What is the arclength of (2t^2-t,t^4-t) on t in [-4,1]?

Nov 28, 2015

The formula for the arclength $L$ is

$L = {\int}_{a}^{b} \sqrt{{\left(\frac{\mathrm{dx}}{\mathrm{dt}}\right)}^{2} + {\left(\frac{\mathrm{dy}}{\mathrm{dt}}\right)}^{2}} \mathrm{dt}$

$x = 2 {t}^{2} - t \mathmr{and} y = {t}^{4} - t$, so

$\frac{\mathrm{dx}}{\mathrm{dt}} = 4 t - 1 \mathmr{and} \frac{\mathrm{dy}}{\mathrm{dt}} = 4 {t}^{3} - 1$.
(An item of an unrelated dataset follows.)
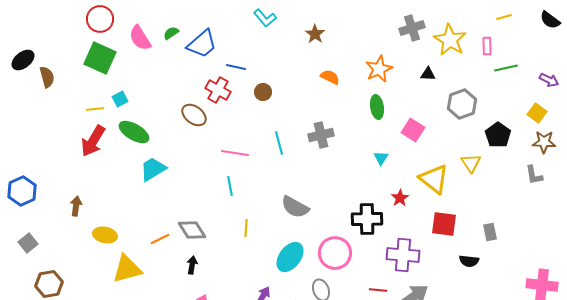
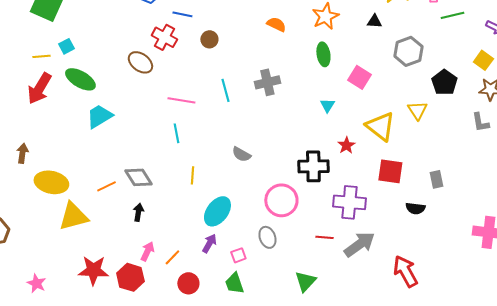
gray semicircle: (295, 207) -> (241, 154), size x0.7
yellow ellipse: (105, 235) -> (51, 182), size x1.4
cyan ellipse: (290, 257) -> (217, 211), moved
With an interval of $\left[a , b\right] = \left[- 4 , 1\right]$, this makes

$L = {\int}_{-} {4}^{1} \sqrt{{\left(4 t - 1\right)}^{2} + {\left(4 {t}^{3} - 1\right)}^{2}} \mathrm{dt}$

The inside, ${\left(4 t - 1\right)}^{2} + {\left(4 {t}^{3} - 1\right)}^{2}$, simplifies to $16 {t}^{6} - 8 {t}^{3} + 16 {t}^{2} - 8 t + 2$, but this doesn't make the indefinite integral any easier.

And your numerical integral is approximately 266.536.